Sono, infatti, macroscopicamente eccessivi gli appesantimenti burocratici che vanno dalla rendicontazione del progetto all’acquisizione di beni e servizi finanziati ed ai contributi (tra il 10% e il 20%), che spesso i ricercatori si trovano a dover versare alle casse dell’Istituto dove operano, per affrontare spese cogenti e gestionali dell’Istituto stesso. A questo, ora, si sommerà la nuova gabella da versare all’amministrazione centrale.

In definitiva, il ricercatore si troverebbe a dover effettuare un super-lavoro gestionale, oltre a dover condurre la ricerca (motivo per il quale percepisce lo stipendio) della quale dovrà fornire i risultati attesi utilizzando un budget non superiore al 70-80% del finanziamento. E’ evidente che lo stesso ricercatore si trova davanti ad un bivio: non condurre il lavoro per come previsto, oppure sovrastimare gli importi del progetto in fase di redazione. E’ allora altrettanto evidente che la condotta più semplice appare paradossalmente quella di non presentare alcun progetto. Ciò rischia di determinare nel giro di poco tempo una drastica riduzione delle risorse esterne.

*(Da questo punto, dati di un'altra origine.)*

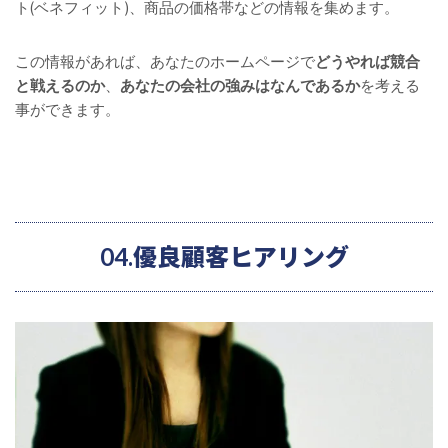
ト(ベネフィット)、商品の価格帯などの情報を集めます。
この情報があれば、あなたのホームページで
どうやれば競合
と戦えるのか
、
あなたの会社の強みはなんであるか
を考える
事ができます。
04.優良顧客ヒアリング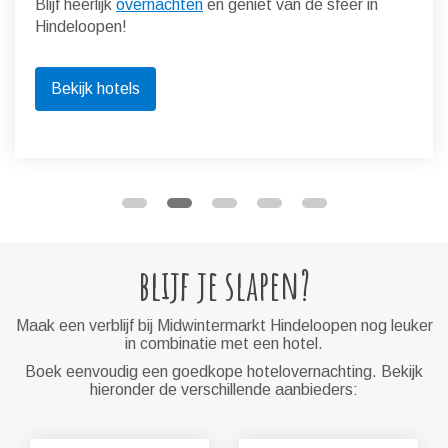
Blijf heerlijk
overnachten
en geniet van de sfeer in
Hindeloopen!
Bekijk hotels
blijf je slapen?
Maak een verblijf bij Midwintermarkt Hindeloopen nog leuker
in combinatie met een hotel.
Boek eenvoudig een goedkope hotelovernachting. Bekijk
hieronder de verschillende aanbieders: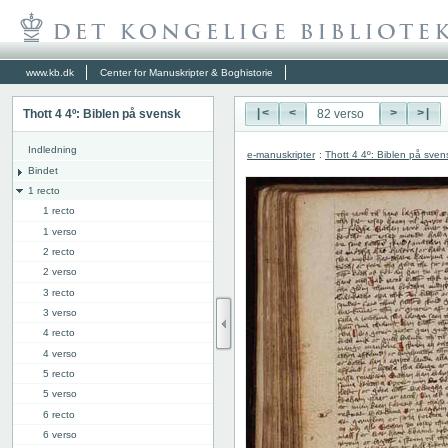
www.kb.dk
Center for Manuskripter & Boghistorie
Thott 4 4º: Biblen på svensk
|<
<
>
>|
Indledning
e-manuskripter
:
Thott 4 4º: Biblen på sven
Bindet
1 recto
1 recto
1 verso
2 recto
2 verso
3 recto
3 verso
4 recto
4 verso
5 recto
5 verso
6 recto
6 verso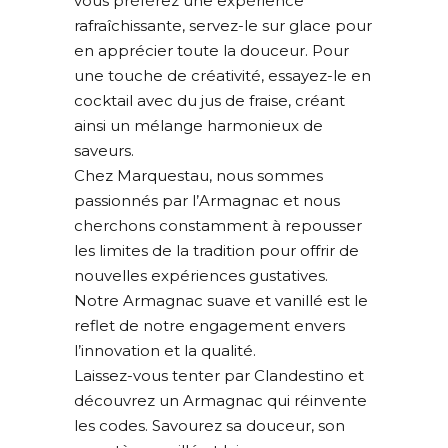
vous préférez une expérience
rafraîchissante, servez-le sur glace pour
en apprécier toute la douceur. Pour
une touche de créativité, essayez-le en
cocktail avec du jus de fraise, créant
ainsi un mélange harmonieux de
saveurs.
Chez Marquestau, nous sommes
passionnés par l’Armagnac et nous
cherchons constamment à repousser
les limites de la tradition pour offrir de
nouvelles expériences gustatives.
Notre Armagnac suave et vanillé est le
reflet de notre engagement envers
l’innovation et la qualité.
Laissez-vous tenter par Clandestino et
découvrez un Armagnac qui réinvente
les codes. Savourez sa douceur, son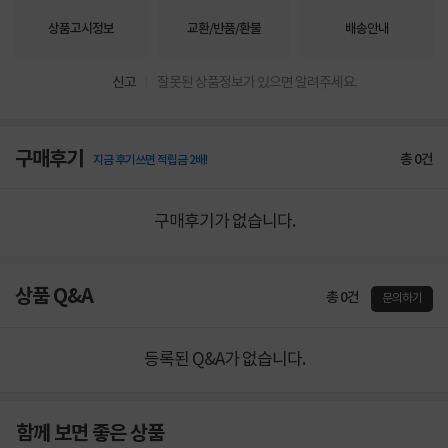
상품고시정보
교환/반품/환불
배송안내
신고
잘못된 상품정보가 있으면 알려주세요.
구매후기
총
0
건
지금 후기쓰면 적립금 2배!
구매후기가 없습니다.
상품 Q&A
총 0건
문의하기
등록된 Q&A가 없습니다.
함께 보면 좋은 상품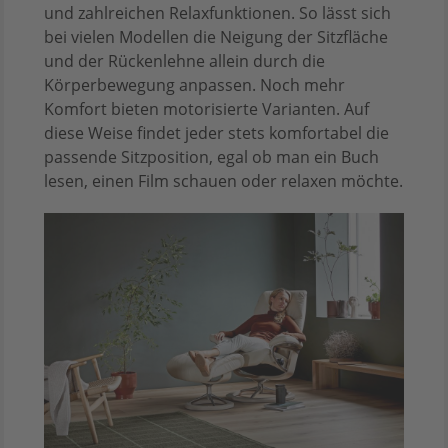
und zahlreichen Relaxfunktionen. So lässt sich
bei vielen Modellen die Neigung der Sitzfläche
und der Rückenlehne allein durch die
Körperbewegung anpassen. Noch mehr
Komfort bieten motorisierte Varianten. Auf
diese Weise findet jeder stets komfortabel die
passende Sitzposition, egal ob man ein Buch
lesen, einen Film schauen oder relaxen möchte.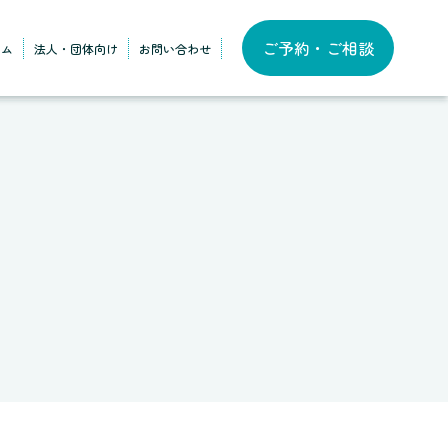
ご予約・ご相談
ラム
法人・団体向け
お問い合わせ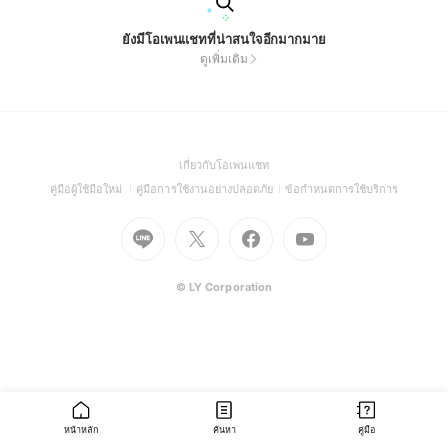
ยังมีโอเพนแชทที่น่าสนใจอีกมากมาย
ดูเพิ่มเติม
(Open
เกี่ยวกับโอเพนแชท
in
(Open
(Open
(Open
คู่มือผู้ใช้มือใหม่
คู่มือการใช้งานอย่างปลอดภัย
ข้อกำหนดการใช้บริการ
a
in
in
in
Go
Go
Go
new
Go
a
a
a
to
to
to
window)
to
new
new
new
Line
X
Facebook
Youtube
window)
window)
window)
(Open
(Open
(Open
(Open
© LY Corporation
in
in
in
in
a
a
a
a
new
new
new
new
window)
window)
window)
window)
หน้าหลัก
ค้นหา
คู่มือ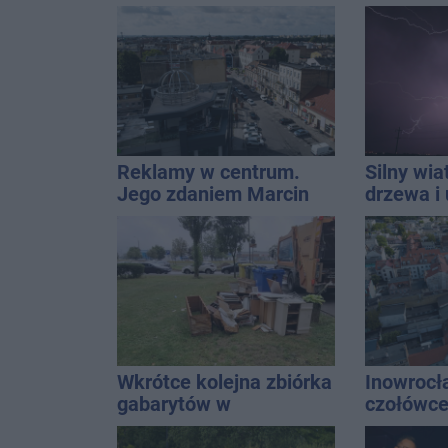
Do tego 13 punktów
Znamy ca
Reklamy w centrum.
Silny wia
Jego zdaniem Marcin
drzewa i 
Wroński jest w błędzie
dach. To 
[akt.]
ostrzeże
Wkrótce kolejna zbiórka
Inowrocł
gabarytów w
czołówce
Inowrocławiu
analizy 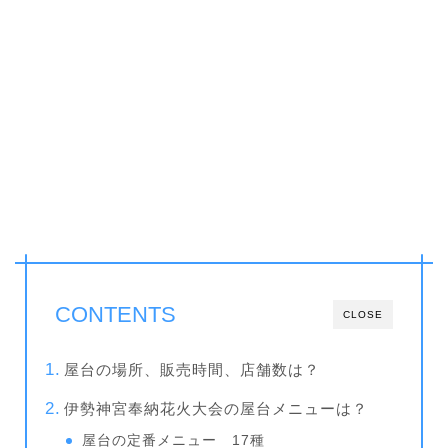
CONTENTS
CLOSE
屋台の場所、販売時間、店舗数は？
伊勢神宮奉納花火大会の屋台メニューは？
屋台の定番メニュー 17種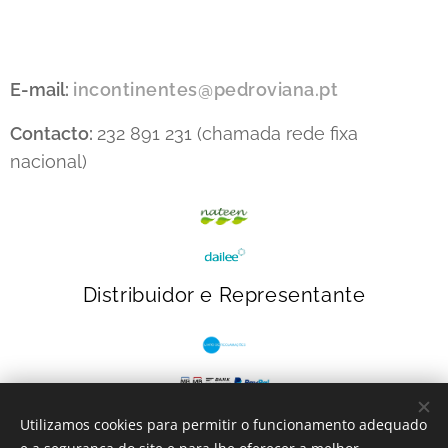
E-mail:
incontinentes@pedroviana.pt
Contacto:
232 891 231 (chamada rede fixa
nacional)
Distribuidor e Representante
Utilizamos cookies para permitir o funcionamento adequado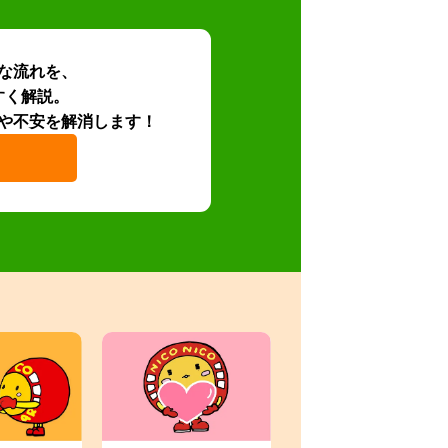
な流れを、
すく解説。
や不安を解消します！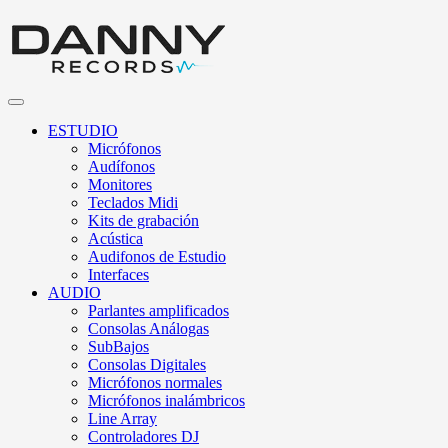
ESTUDIO
Micrófonos
Audífonos
Monitores
Teclados Midi
Kits de grabación
Acústica
Audifonos de Estudio
Interfaces
AUDIO
Parlantes amplificados
Consolas Análogas
SubBajos
Consolas Digitales
Micrófonos normales
Micrófonos inalámbricos
Line Array
Controladores DJ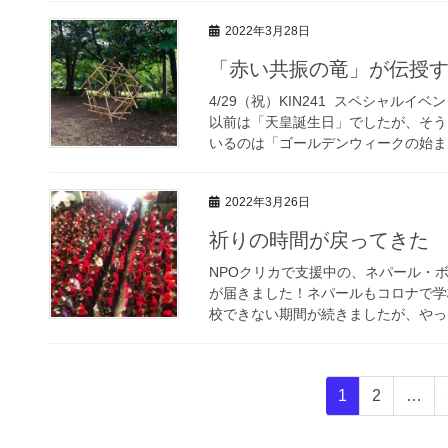
2022年3月28日
「赤い共振の竜」が伝授
4/29（祝）KIN241 スペシャル
以前は「天皇誕生日」でしたが、そう
いるのは「ゴールデンウィークの始まり
2022年3月26日
祈りの時間が戻ってきた
NPOクリカで支援中の、ネパール・
が届きました！ネパールもコロナで学
校できない期間が続きましたが、やっと
投
固
固
1
2
…
稿
定
定
ペ
ペ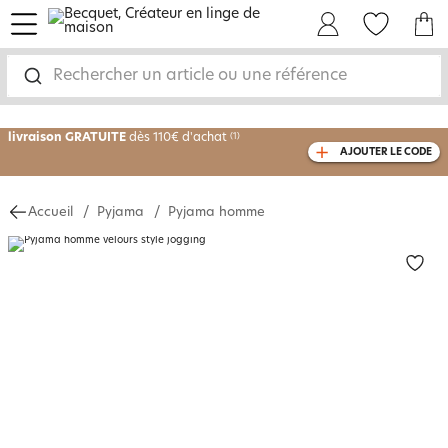
menu
Mon Compte
Mes Favoris
Mon panie
-30% sur votre commande
dès 2 articles
achetés
Rechercher un article ou une référence
livraison GRATUITE
dès 110€ d'achat
(1)
AJOUTER LE CODE
avec le code
750826
Accueil
Pyjama
Pyjama homme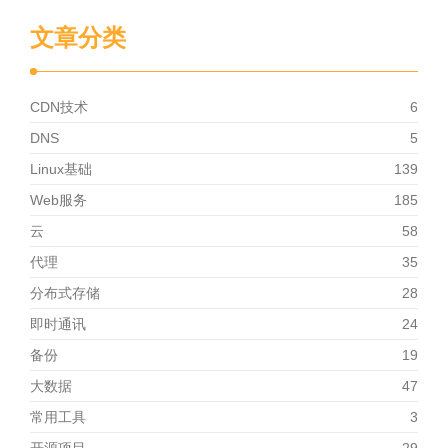
文章分类
CDN技术
6
DNS
5
Linux基础
139
Web服务
185
云
58
代理
35
分布式存储
28
即时通讯
24
备份
19
大数据
47
常用工具
3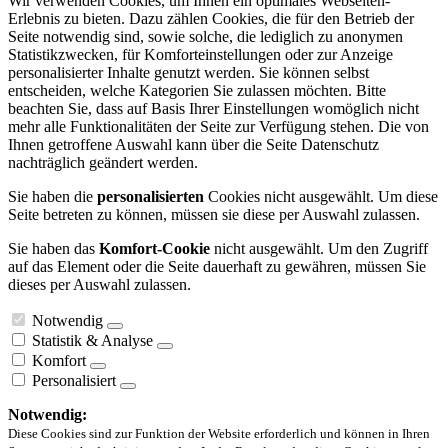
Wir verwenden Cookies, um Ihnen ein optimales Webseiten-
Erlebnis zu bieten. Dazu zählen Cookies, die für den Betrieb der
Seite notwendig sind, sowie solche, die lediglich zu anonymen
Statistikzwecken, für Komforteinstellungen oder zur Anzeige
personalisierter Inhalte genutzt werden. Sie können selbst
entscheiden, welche Kategorien Sie zulassen möchten. Bitte
beachten Sie, dass auf Basis Ihrer Einstellungen womöglich nicht
mehr alle Funktionalitäten der Seite zur Verfügung stehen. Die von
Ihnen getroffene Auswahl kann über die Seite Datenschutz
nachträglich geändert werden.
Sie haben die
personalisierten
Cookies nicht ausgewählt. Um diese
Seite betreten zu können, müssen sie diese per Auswahl zulassen.
Sie haben das
Komfort-Cookie
nicht ausgewählt. Um den Zugriff
auf das Element oder die Seite dauerhaft zu gewähren, müssen Sie
dieses per Auswahl zulassen.
Notwendig
Statistik & Analyse
Komfort
Personalisiert
Notwendig:
Diese Cookies sind zur Funktion der Website erforderlich und können in Ihren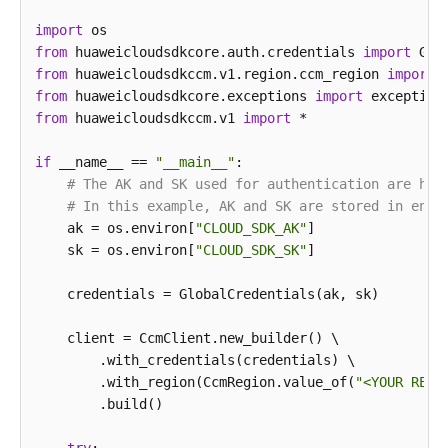
            System.out.println(response.toString());
区
        } 
import
catch
 (ConnectionException e) {

域
            e.printStackTrace();

from
 huaweicloudsdkcore.auth.credentials 
import
        } 
from
 huaweicloudsdkccm.v1.region.ccm_region 
catch
 (RequestTimeoutException e) {

import
系
            e.printStackTrace();

from
 huaweicloudsdkcore.exceptions 
import
统
        } 
from
 huaweicloudsdkccm.v1 
catch
 (ServiceResponseException e) {

import
 *

权
            e.printStackTrace();

限
            System.out.println(e.getHttpStatusCode()
if
 __name__ == 
"__main__"
:

            System.out.println(e.getRequestId());

# The AK and SK used for authentication are har
            System.out.println(e.getErrorCode());

# In this example, AK and SK are stored in envi
            System.out.println(e.getErrorMsg());

    ak = os.environ[
"CLOUD_SDK_AK"
]

        }

    sk = os.environ[
"CLOUD_SDK_SK"
]

    }

    credentials = GlobalCredentials(ak, sk)

    client = CcmClient.new_builder() \

        .with_credentials(credentials) \

        .with_region(CcmRegion.value_of(
"<YOUR REGI
        .build()
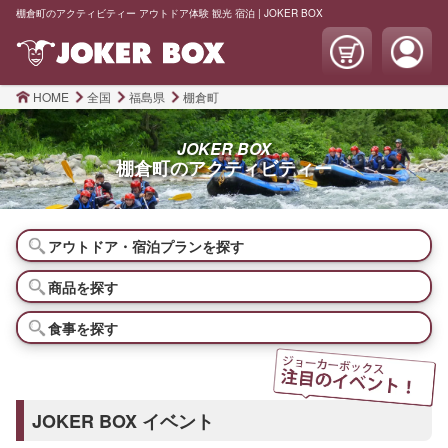
棚倉町のアクティビティー アウトドア体験 観光 宿泊 | JOKER BOX
HOME
全国
福島県
棚倉町
JOKER BOX
棚倉町の
アクティビティー
アウトドア・宿泊プランを探す
商品を探す
食事を探す
JOKER BOX イベント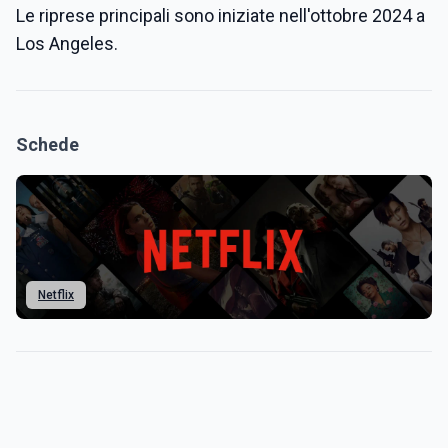
Le riprese principali sono iniziate nell'ottobre 2024 a
Los Angeles.
Schede
Netflix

Il management del Cnr per contrastare questo reale rischio dovrebbe individuare meccanismi incentivanti. Diversamente, meccanismi di "prelievo" appaiono come esclusivamente  finalizzati a finanziare ingiustificati costi del management stesso.

Occorre infatti ricordare che oggi il Cnr si permette di avere a libro paga un esercito di centodieci direttori di Istituto e sette direttori di dipartimento, con stipendi rispettivamente di 123.930 e 139.443, per complessivi 14,6 milioni di euro circa, mentre ha risorse quasi nulle per condurre le attività di ricerca.

A questo dato oggettivo si aggiunge che lo stesso management, caso unico nella pubblica amministrazione, non è soggetto ad alcuna verifica né tantomeno allo stesso sono assegnati obiettivi da raggiungere.

E, infatti, può addirittura verificarsi che un direttore pensi di rinunciare al progetto scientifico in base al quale ha ottenuto la direzione di Istituto, proponendone addirittura lo smantellamento in aperto contrasto con i ricercatori che dirige ed in palese violazione dei regolamenti

L’ente in tali casi continua a retribuirlo fino alla fine del proprio contratto e gli consente, in pratica, di fare dell’Istituto affidatogli ciò che vuole. La vicenda dell’Istituto di Scienze Neurologiche di Mangone in tal senso è un esempio che dovrebbe far riflettere.